In light of our results, we can conclude that stx phages insert in different sites in STEC, with preferential insertion in yehV for O157:H7 strains. We determined that the preferred site can be different depending on the host strain. Moreover, as previously described, phages can select a secondary site if the primary site is not available. In our study, two different stx phages were integrated in the same host, generating a double lysogen. Those phages integrated in two different loci, one preferred and one secondary. No recombination between the two phages occurred.

As with the primary site, the selection of the secondary site differs depending on the host and the availability of the preferred site in the host. This differential selection of the insertion site would produce a different evolution of the bacterial hosts, which can exhibit a higher or lower rate of phage insertion depending on the availability of potential integration loci. Moreover, since the study of integration sites is used to establish a model of STEC evolution, our findings can help to elucidate how stx phages have been sequentially incorporated in the host chromosome and can help to identify some unknown steps in the evolution of STEC strains. The different selection of integration sites or previous occupancy of a preferred locus will cause interstrain variations that should be considered when restriction fragment length polymorphism patterns of related STEC strains in epidemiologic studies are analyzed.

Nevertheless, bacteriophages must adapt to their circumstances, since insertion site accessibility remains essential for stx₂ phage integration and survival. Instances in which phages infect bacteria already harboring a similar phage or lacking an available insertion site are common. Therefore, phages would need to evolve in order to have integrases with more flexible attachment site recognition. In this way, integrases could ensure their integration and stability at secondary sites inside the cell. Integrase flexibility should confer an evolutionary advantage on these phages, which otherwise cannot integrate within the chromosome and which ultimately face elimination. In these cases, a few conservative motifs at the new attachment site would allow efficient recognition of the integrase and thereby solve the problem of phage competition for these sites (16). In addition, new attachment sites may be generated due to recombination events occurring between the two phages that are, or have been, simultaneously present within the same cell.
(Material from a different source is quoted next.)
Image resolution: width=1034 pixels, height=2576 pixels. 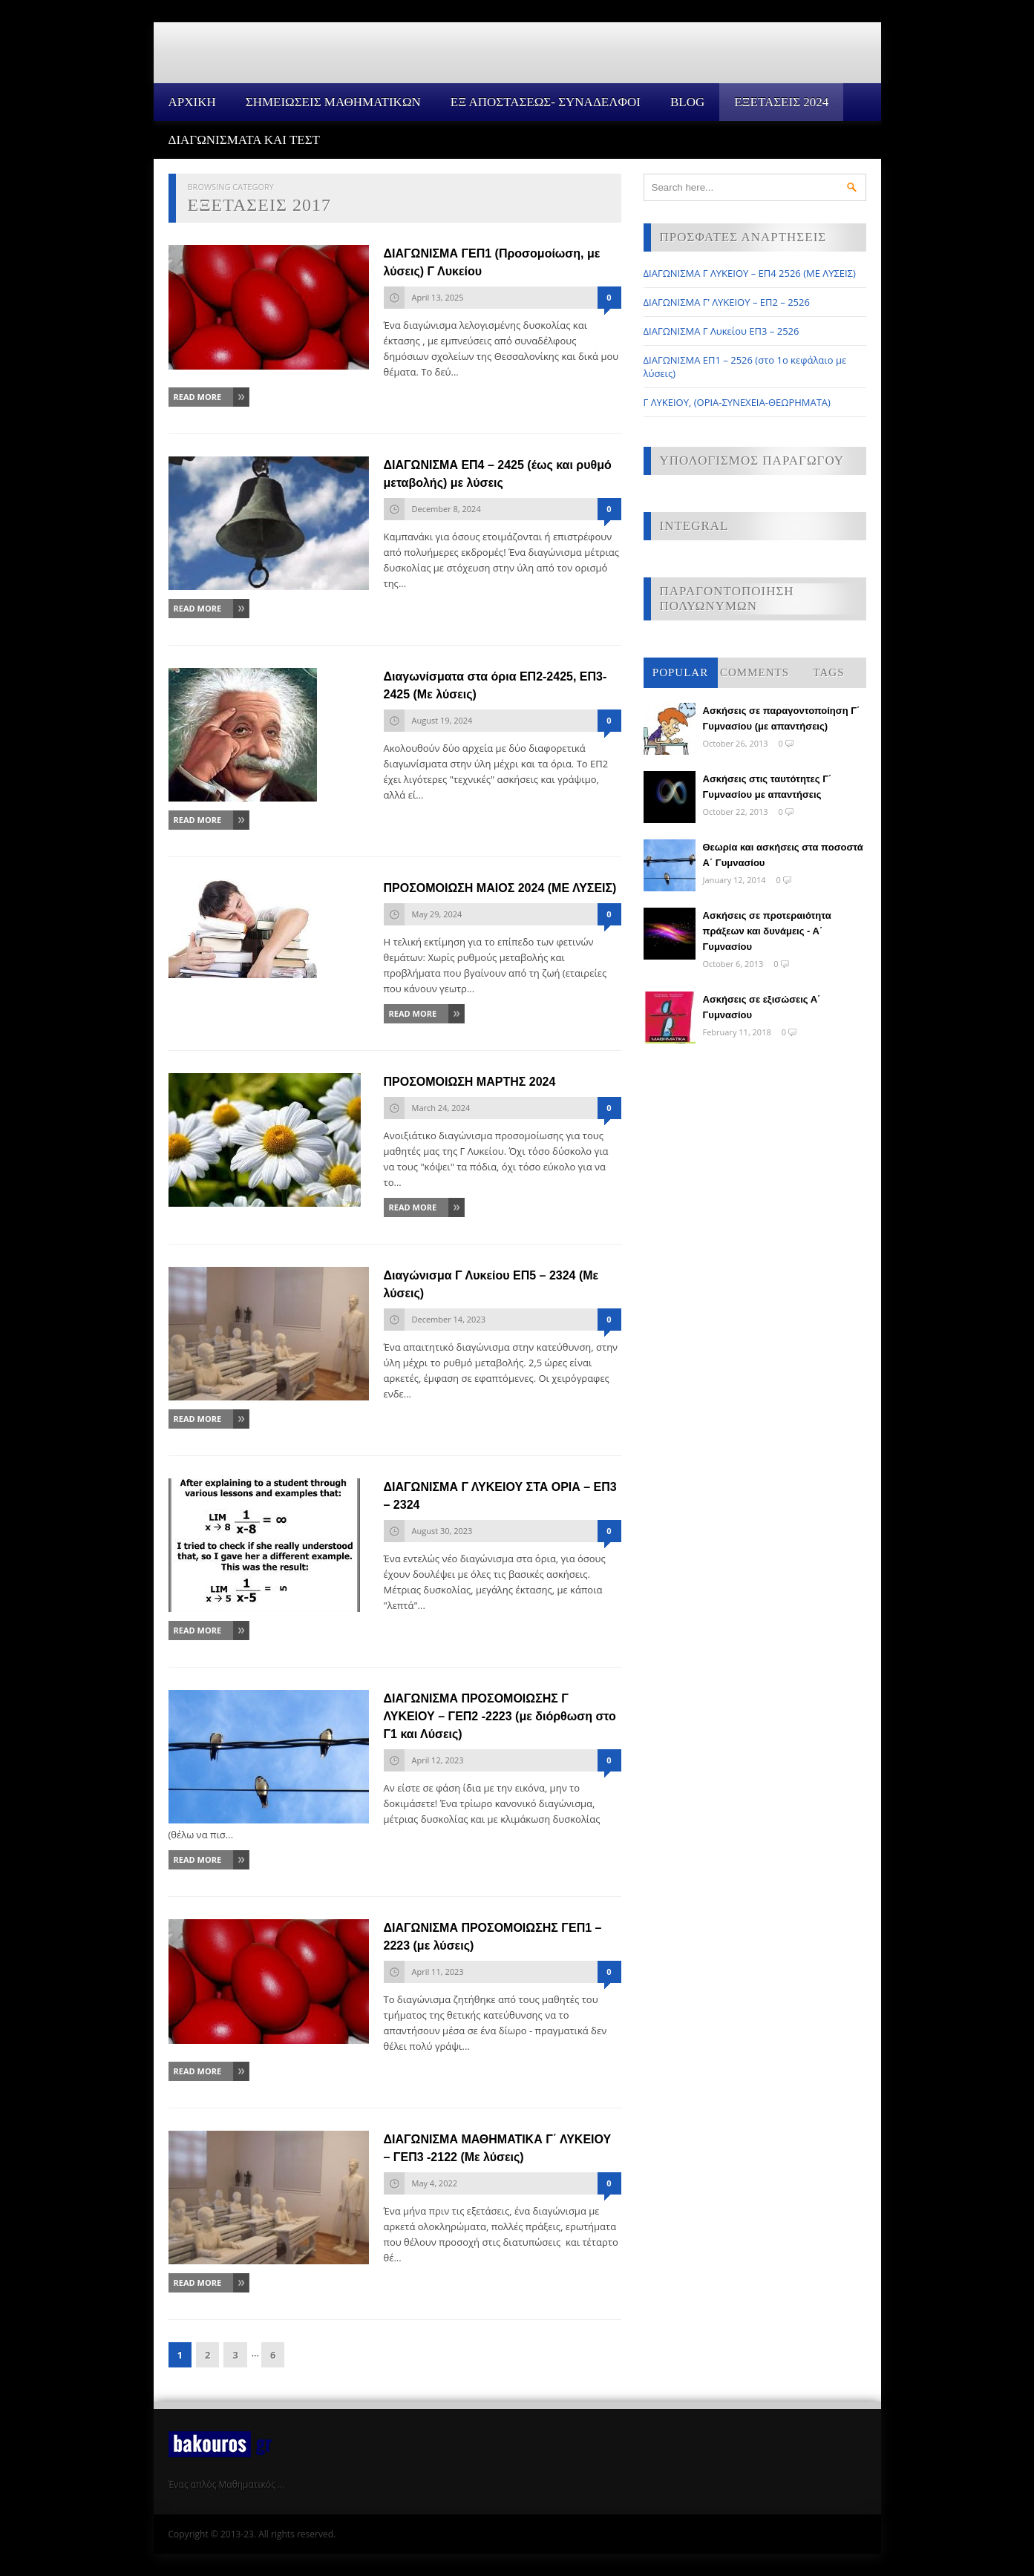 I want to click on ΠΡΟΣΟΜΟΙΩΣΗ ΜΑΙΟΣ 2024 (ΜΕ ΛΥΣΕΙΣ), so click(x=500, y=888).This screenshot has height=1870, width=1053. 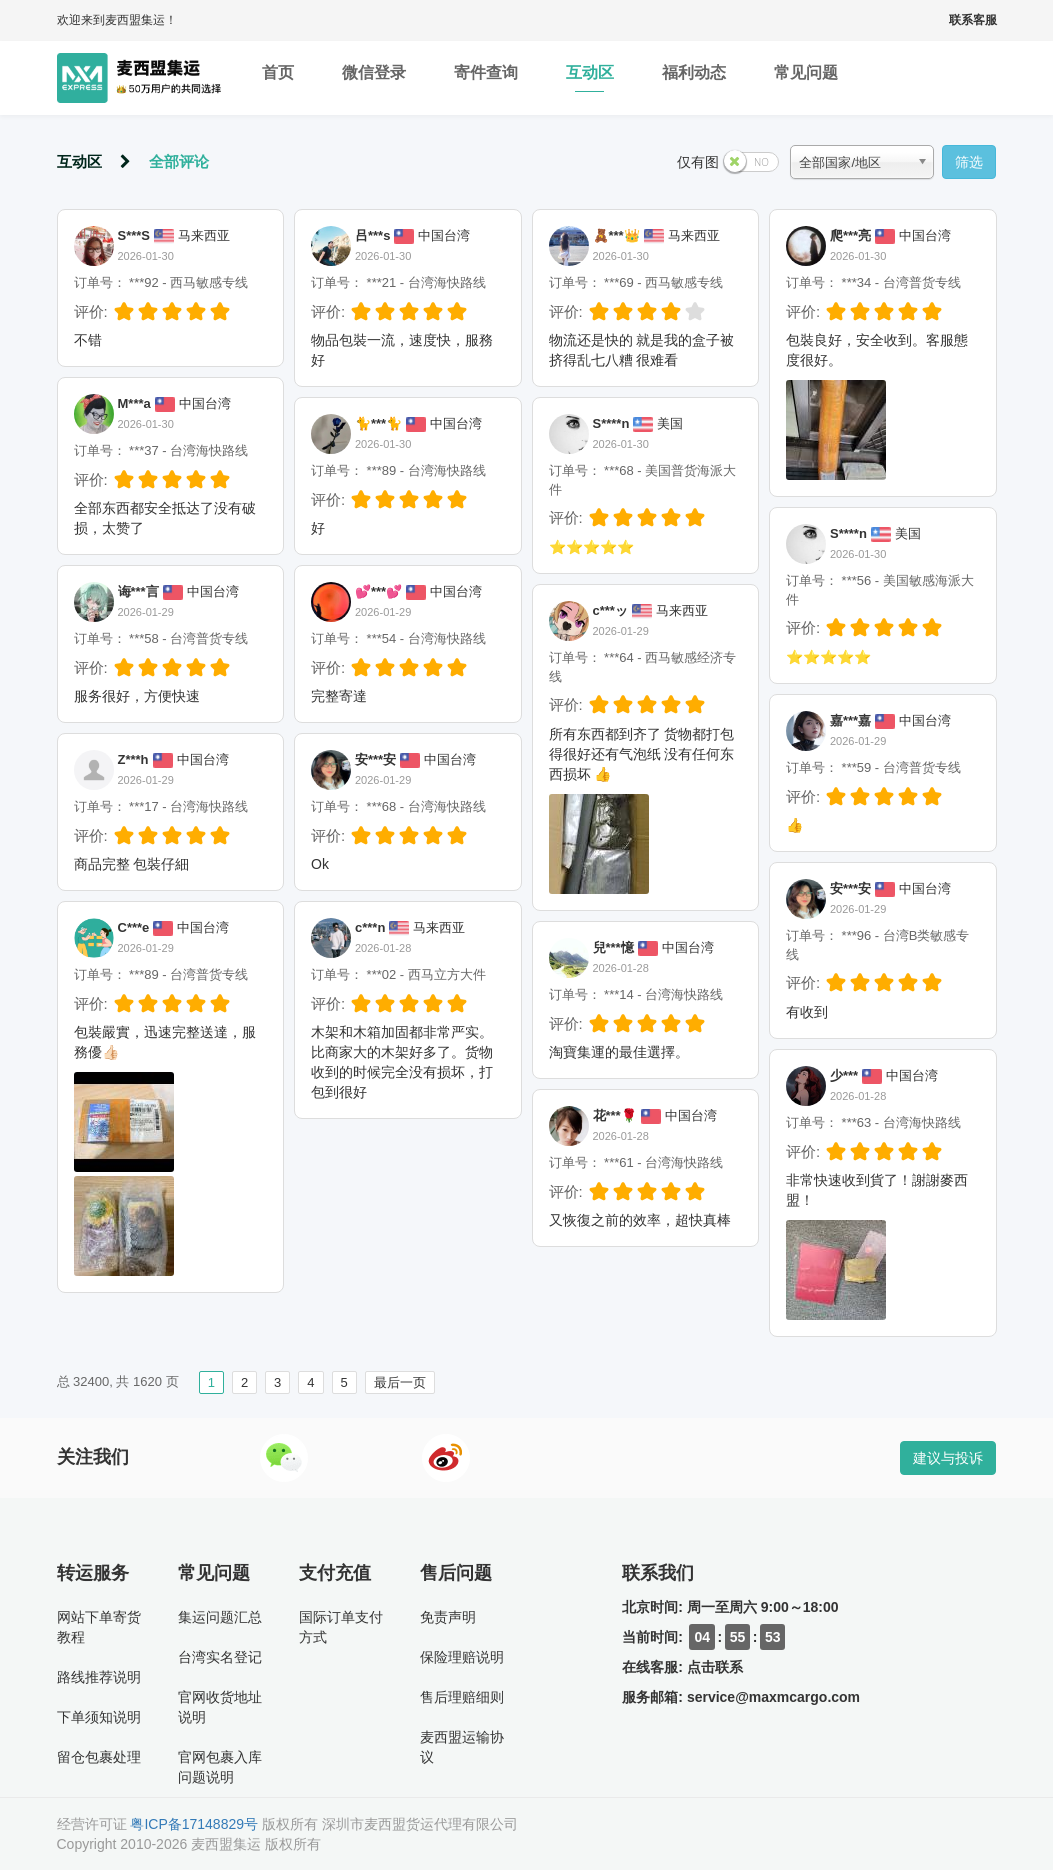 What do you see at coordinates (590, 78) in the screenshot?
I see `互动区` at bounding box center [590, 78].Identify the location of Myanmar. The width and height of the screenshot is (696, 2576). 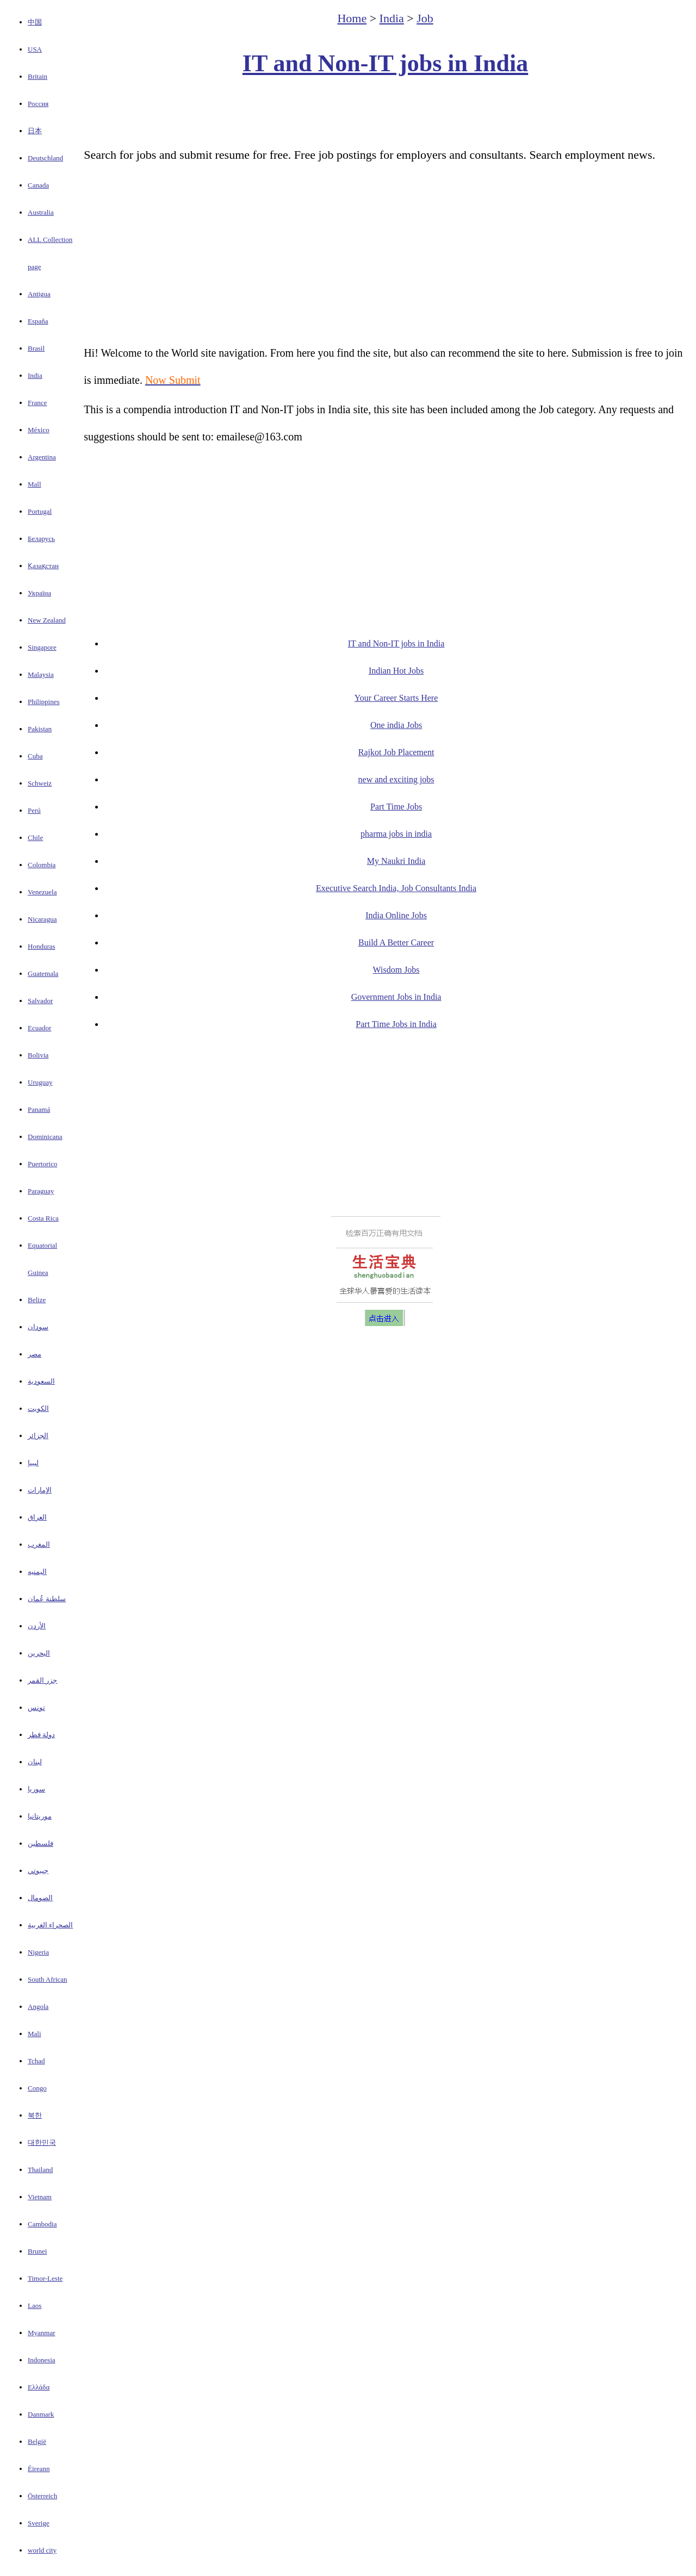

In general, bacteria are exposed to several phage infections, some of which result in lysogeny. Most studies have demonstrated that some sequences present in the E. coli chromosomes have a phage origin (8). This means phage traffic, which could lead to chromosome modifications. The presence of a mixture of prophage DNA within the bacterial genome carries an important evolutionary implication: namely, that bacteria might become even more virulent. Indeed, they are likely become more aggressive and to grow rapidly under extreme or special conditions (9, 11).